Ismael Barea

Personal information
- Full name: Ismael Barea Fernández
- Date of birth: 16 July 2005 (age 20)
- Place of birth: Los Palacios y Villafranca, Spain
- Height: 1.85 m (6 ft 1 in)
- Position: Midfielder

Team information
- Current team: Betis B

Youth career
- Betis
- 2019–2020: El Tinte
- 2020–2022: Utrera
- 2022–2023: San Roque Balompié
- 2023–2024: Betis

Senior career*
- Years: Team / Apps / (Gls)
- 2024–: Betis B / 41 / (2)
- 2025–2026: → Mirandés (loan) / 11 / (1)

International career
- 2025–: Spain U20 / 2 / (0)

= Ismael Barea =

Spanish footballer (born 2005)

Ismael Barea Fernández (born 16 July 2005) is a Spanish professional footballer who plays as a central midfielder for Betis Deportivo.

==Club career==
Born in Los Palacios y Villafranca, Seville, Andalusia, Barea began his career with Real Betis, but went on to play for CD El Tinte, CD Utrera and San Roque Balompié before returning to his first club in 2022. After playing in the Juvenil squad, he made his senior debut with the reserves on 28 January 2024, coming on as a late substitute for Yanis Senhadji in a 1–1 Segunda Federación away draw against Racing Cartagena Mar Menor FC.

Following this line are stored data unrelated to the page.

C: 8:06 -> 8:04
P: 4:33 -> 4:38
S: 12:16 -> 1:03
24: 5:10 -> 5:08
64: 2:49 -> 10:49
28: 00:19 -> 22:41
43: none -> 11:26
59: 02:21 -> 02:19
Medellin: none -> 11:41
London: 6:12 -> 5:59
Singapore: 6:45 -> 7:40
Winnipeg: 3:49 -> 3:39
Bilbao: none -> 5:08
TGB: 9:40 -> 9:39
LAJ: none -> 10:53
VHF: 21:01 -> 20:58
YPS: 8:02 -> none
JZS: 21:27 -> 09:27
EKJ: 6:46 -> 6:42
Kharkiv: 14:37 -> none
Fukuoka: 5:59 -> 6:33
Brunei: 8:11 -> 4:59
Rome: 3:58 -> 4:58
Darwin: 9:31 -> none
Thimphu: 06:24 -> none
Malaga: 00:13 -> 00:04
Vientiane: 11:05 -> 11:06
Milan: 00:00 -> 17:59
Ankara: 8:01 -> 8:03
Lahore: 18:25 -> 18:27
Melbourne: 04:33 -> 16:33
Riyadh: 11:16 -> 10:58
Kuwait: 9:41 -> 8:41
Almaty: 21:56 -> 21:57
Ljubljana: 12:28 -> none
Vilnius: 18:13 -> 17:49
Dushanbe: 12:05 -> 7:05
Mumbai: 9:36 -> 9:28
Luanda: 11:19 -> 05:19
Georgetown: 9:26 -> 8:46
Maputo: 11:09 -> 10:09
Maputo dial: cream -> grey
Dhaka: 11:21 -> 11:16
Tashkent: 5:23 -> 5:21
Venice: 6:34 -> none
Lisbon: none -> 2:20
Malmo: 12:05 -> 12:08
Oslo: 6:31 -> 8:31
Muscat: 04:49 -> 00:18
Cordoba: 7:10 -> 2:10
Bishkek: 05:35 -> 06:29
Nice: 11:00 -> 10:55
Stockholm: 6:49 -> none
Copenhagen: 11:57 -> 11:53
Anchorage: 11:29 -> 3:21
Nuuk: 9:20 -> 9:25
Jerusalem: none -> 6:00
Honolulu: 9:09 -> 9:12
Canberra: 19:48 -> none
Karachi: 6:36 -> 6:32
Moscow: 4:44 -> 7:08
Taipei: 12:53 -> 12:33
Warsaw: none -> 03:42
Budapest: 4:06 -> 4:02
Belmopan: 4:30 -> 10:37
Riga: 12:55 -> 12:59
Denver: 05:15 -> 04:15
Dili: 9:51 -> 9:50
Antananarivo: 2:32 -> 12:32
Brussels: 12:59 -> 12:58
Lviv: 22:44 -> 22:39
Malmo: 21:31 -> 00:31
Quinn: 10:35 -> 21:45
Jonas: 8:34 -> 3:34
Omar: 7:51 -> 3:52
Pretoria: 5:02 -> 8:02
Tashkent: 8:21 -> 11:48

Barea became a full member of the B-side during the 2024–25 Primera Federación, and scored his first senior goal on 9 November 2024, netting the opener in a 4–0 home routing of CD Alcoyano. The following 31 July, he renewed his contract until 2028, and was immediately loaned to Segunda División side CD Mirandés, for one year.

Barea made his professional debut on 17 August 2025, starting in a 1–0 away loss to Cádiz CF. On 28 January of the following year, his loan was cut short.